GENE SIMMONS Says Fans Wanted KISS To Continue After First Farewell Tour

GENE SIMMONS Says Fans Wanted KISS To Continue After First Farewell Tour

Gene Simmons spoke to the Los Angeles Times about KISS's first farewell tour, which took place nearly two decades ago. The trek, which was the last to feature both guitarist Ace Frehley and drummer Peter Criss, played 142 shows over five legs, covering North America, Japan, and Australia. But while on the road, Simmons and guitarist/vocalist Paul Stanley changed their minds and promoted guitar tech and band assistant Tommy Thayer to the role of full-fledged lead guitarist, and brought back drummer Eric Singer, who first played with the band following the death of Eric Carr in 1991 through the 1996 reunion tour of original members.

"It had to do with our two original members who yet again had come to the end of their rope, as they say," the bassist/vocalist explained. "Each had been in and out of the band three different times. And we love them as human beings, but not everybody is [meant for the long run].

"We [had] made a judgment that without Ace and Peter, KISS couldn't continue," Simmons said. "But the fans kept asking, 'Why not?'

"We saw other bands had very healthy lives and continued on," he added. "So many of those rules are self-imposed, and at the end of the day, our knees buckle to our bosses, which is the fans."

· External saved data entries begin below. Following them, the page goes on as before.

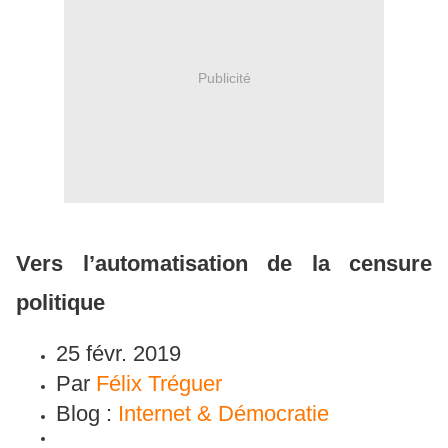
Publicité
Vers l’automatisation de la censure
politique
25 févr. 2019
Par
Félix Tréguer
Blog :
Internet & Démocratie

Last week, KISS kicked off its second farewell tour, dubbed "End Of The Road", which could last three years. The first leg of the global trek wraps April 13 in Birmingham, Alabama.

Stanley recently revealed that KISS's iconic "Spaceman" and "Catman" characters created by Frehley and Criss were actually sold back to him and Simmons. Over the years, since Thayer and Singer took to donning the legendary costumes, fans have been split feeling that the show must go on, or that it's sacrilege for anyone other than Frehley or Criss to wear the iconic greasepaint.

Stanley explained that the four personas of KISS all legally belong to the band. "Years ago, the original guys basically sold it off for not a whole lot, because they didn’t think it was worth anything," he said. "Quite honestly, I've always thought that our image and what we represented is, is priceless. So, that it didn't matter to some other people, it certainly matters to me."